EXTRACTED DATA: Begin

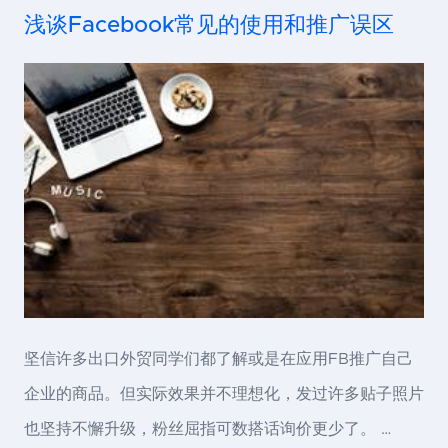
浅谈Facebook常见的使用和推广误区
坚信许多出口外贸同学们都了解或是在应用FB推广自己
企业的商品。但实际效果并不理想化，发过许多贴子照片
也坚持不懈升级，粉丝屈指可数搭话询价更少了。 …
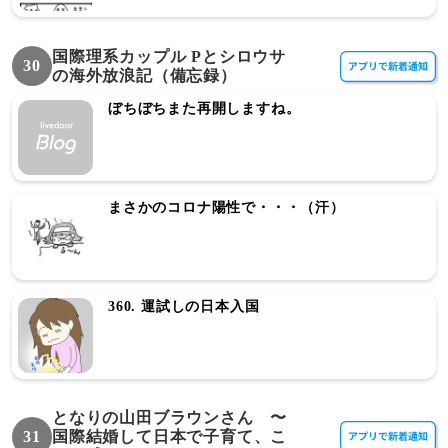
国際理系カップル Pとシロウサ
30
の海外放浪記（備忘録）
ぼちぼちまた再開しますね。
まさかのコロナ陽性で・・・（汗）
360. 運試しの日本入国
となりの山田ブラウンさん 〜
31
国際結婚して日本で子育て、こ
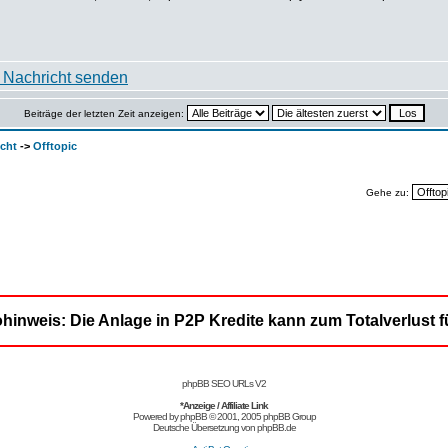
Beiträge der letzten Zeit anzeigen:
cht
->
Offtopic
Gehe zu:
ohinweis: Die Anlage in P2P Kredite kann zum Totalverlust f
phpBB SEO URLs V2
*Anzeige / Affiliate Link
Powered by
phpBB
© 2001, 2005 phpBB Group
Deutsche Übersetzung von
phpBB.de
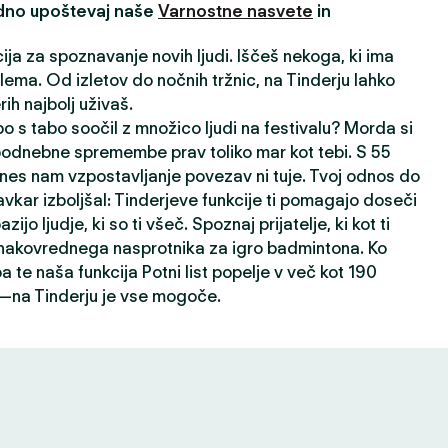
edno upoštevaj naše
Varnostne nasvete
in
cija za spoznavanje novih ljudi. Iščeš nekoga, ki ima
ema. Od izletov do nočnih tržnic, na Tinderju lahko
ih najbolj uživaš.
o s tabo soočil z množico ljudi na festivalu? Morda si
 podnebne spremembe prav toliko mar kot tebi. S 55
nes nam vzpostavljanje povezav ni tuje. Tvoj odnos do
avkar izboljšal: Tinderjeve funkcije ti pomagajo doseči
ijo ljudje, ki so ti všeč. Spoznaj prijatelje, ki kot ti
 enakovrednega nasprotnika za igro badmintona. Ko
a te naša funkcija Potni list popelje v več kot 190
h—na Tinderju je vse mogoče.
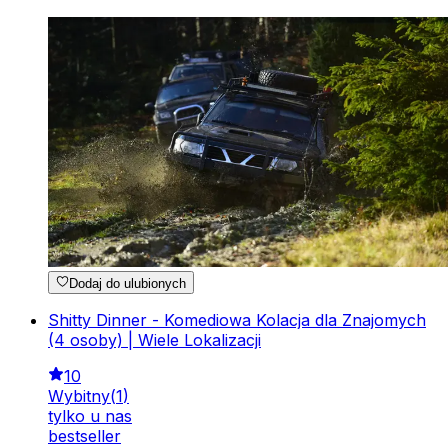
Dodaj do ulubionych
Shitty Dinner - Komediowa Kolacja dla Znajomych
(4 osoby) | Wiele Lokalizacji
10
Wybitny
(
1
)
tylko u nas
bestseller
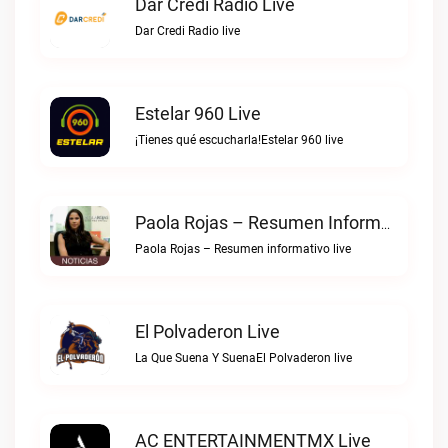
Dar Credi Radio Live
Dar Credi Radio live
Estelar 960 Live
¡Tienes qué escucharla!Estelar 960 live
Paola Rojas – Resumen Informativo Live
Paola Rojas – Resumen informativo live
El Polvaderon Live
La Que Suena Y SuenaEl Polvaderon live
AC ENTERTAINMENTMX Live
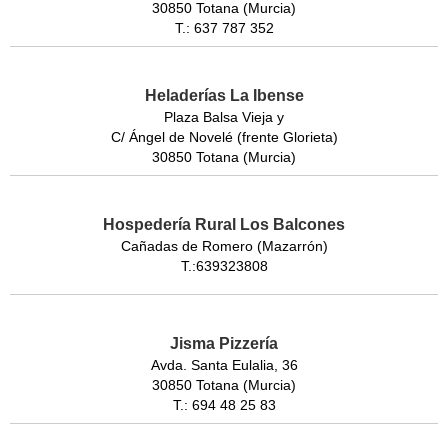
30850 Totana (Murcia)
T.: 637 787 352
Heladerías La Ibense
Plaza Balsa Vieja y
C/ Ángel de Novelé (frente Glorieta)
30850 Totana (Murcia)
Hospedería Rural Los Balcones
Cañadas de Romero (Mazarrón)
T.:639323808
Jisma Pizzería
Avda. Santa Eulalia, 36
30850 Totana (Murcia)
T.: 694 48 25 83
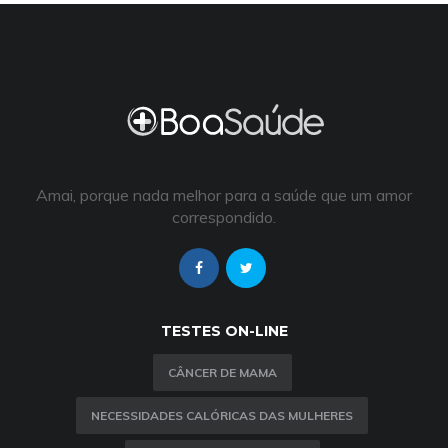
Amai, porque nada melhor para a saúde que um amor
correspondido.
TESTES ON-LINE
CÂNCER DE MAMA
NECESSIDADES CALÓRICAS DAS MULHERES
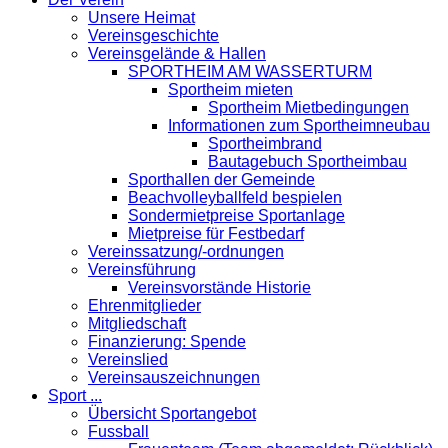
Unsere Heimat
Vereinsgeschichte
Vereinsgelände & Hallen
SPORTHEIM AM WASSERTURM
Sportheim mieten
Sportheim Mietbedingungen
Informationen zum Sportheimneubau
Sportheimbrand
Bautagebuch Sportheimbau
Sporthallen der Gemeinde
Beachvolleyballfeld bespielen
Sondermietpreise Sportanlage
Mietpreise für Festbedarf
Vereinssatzung/-ordnungen
Vereinsführung
Vereinsvorstände Historie
Ehrenmitglieder
Mitgliedschaft
Finanzierung: Spende
Vereinslied
Vereinsauszeichnungen
Sport ...
Übersicht Sportangebot
Fussball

EXTRACTED DATA: End

__TASK DIRECTIONS__: Each line from the one with "Finanzierung: Spende" through the last line of the records above must be retyped exactly, and no other line may be given.

__REPLY__:
Finanzierung: Spende
Vereinslied
Vereinsauszeichnungen
Sport ...
Übersicht Sportangebot
Fussball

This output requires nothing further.